I have a class that takes 64 bit in memory. To implement equality, I used reinterpret_cast<uint64_t*>, but it results in this warning on gcc 7.2 (but not clang 5.0):
$ g++ -O3 -Wall -std=c++17 -g -c example.cpp 
example.cpp: In member function ‘bool X::eq_via_cast(X)’:
example.cpp:27:85: warning: dereferencing type-punned pointer will break strict-aliasing rules [-Wstrict-aliasing]
     return *reinterpret_cast<uint64_t*>(this) == *reinterpret_cast<uint64_t*>(&x);                                                                                     ^
From my understanding, casting is undefined behavior unless you are casting to the actual type or to char*. For instance, there could be architecture specific layout restricts while loading values. That is why I tried alternative approaches.
Here is the source code of a simplified version (link to godbolt):
#include <cstdint>
#include <cstring>
struct Y
{
    uint32_t x;
    bool operator==(Y y) { return x == y.x; }
};
struct X
{
    Y a;
    int16_t b;
    int16_t c;
    uint64_t to_uint64() {
        uint64_t result;
        std::memcpy(&result, this, sizeof(uint64_t));
        return result;
    }
    bool eq_via_memcpy(X x) {
        return to_uint64() == x.to_uint64();
    }
    bool eq_via_cast(X x) {
        return *reinterpret_cast<uint64_t*>(this) == *reinterpret_cast<uint64_t*>(&x);
    }
    bool eq_via_comparisons(X x) {
        return a == x.a && b == x.b && c == x.c;
    }
};
static_assert(sizeof(X) == sizeof(uint64_t));
bool via_memcpy(X x1, X x2) {
    return x1.eq_via_memcpy(x2);
}
bool via_cast(X x1, X x2) {
    return x1.eq_via_cast(x2);
}
bool via_comparisons(X x1, X x2) {
    return x1.eq_via_comparisons(x2);
}
Avoiding the cast by explicitly copying the data via memcpy prevents the warning. As far as I understand it, it should also be portable.
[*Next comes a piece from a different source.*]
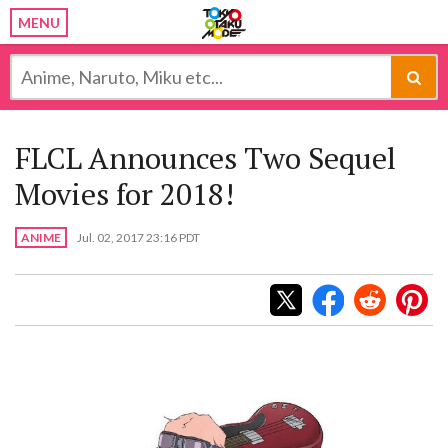
MENU
FLCL Announces Two Sequel
Movies for 2018!
ANIME
Jul. 02, 2017 23:16 PDT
Looking at the assembler (gcc 7.2 with -std=c++17 -O3), memcpy is optimized perfectly while the straightforward comparisons lead to less efficient code:
via_memcpy(X, X):
  cmp rdi, rsi
  sete al
  ret
via_cast(X, X):
  cmp rdi, rsi
  sete al
  ret
via_comparisons(X, X):
  xor eax, eax
  cmp esi, edi
  je .L7
  rep ret
.L7:
  sar rdi, 32
  sar rsi, 32
  cmp edi, esi
  sete al
  ret
Very similar with clang 5.0 (-std=c++17 -O3):
via_memcpy(X, X): # @via_memcpy(X, X)
  cmp rdi, rsi
  sete al
  ret
via_cast(X, X): # @via_cast(X, X)
  cmp rdi, rsi
  sete al
  ret
via_comparisons(X, X): # @via_comparisons(X, X)
  cmp edi, esi
  jne .LBB2_1
  mov rax, rdi
  shr rax, 32
  mov rcx, rsi
  shr rcx, 32
  shl eax, 16
  shl ecx, 16
  cmp ecx, eax
  jne .LBB2_3
  shr rdi, 48
  shr rsi, 48
  shl edi, 16
  shl esi, 16
  cmp esi, edi
  sete al
  ret
.LBB2_1:
  xor eax, eax
  ret
.LBB2_3:
  xor eax, eax
  ret
From this experiment, it looks like the memcpy version is the best approach in performance critical parts of the code.
Questions:
- Is my understanding correct that the memcpyversion is portable C++ code?
- Is it reasonable to assume that the compilers are able to optimize away the memcpycall like in this example?
- Are there better approaches that I have overlooked?
Update:
As UKMonkey pointed out, memcmp is more natural when doing bitwise comparisons. It also compiles down to the same optimized version:
bool eq_via_memcmp(X x) {
    return std::memcmp(this, &x, sizeof(*this)) == 0;
}
Here is the updated godbolt link. Should also be portable (sizeof(*this) is 64 bit), so I assume it is the best solution so far.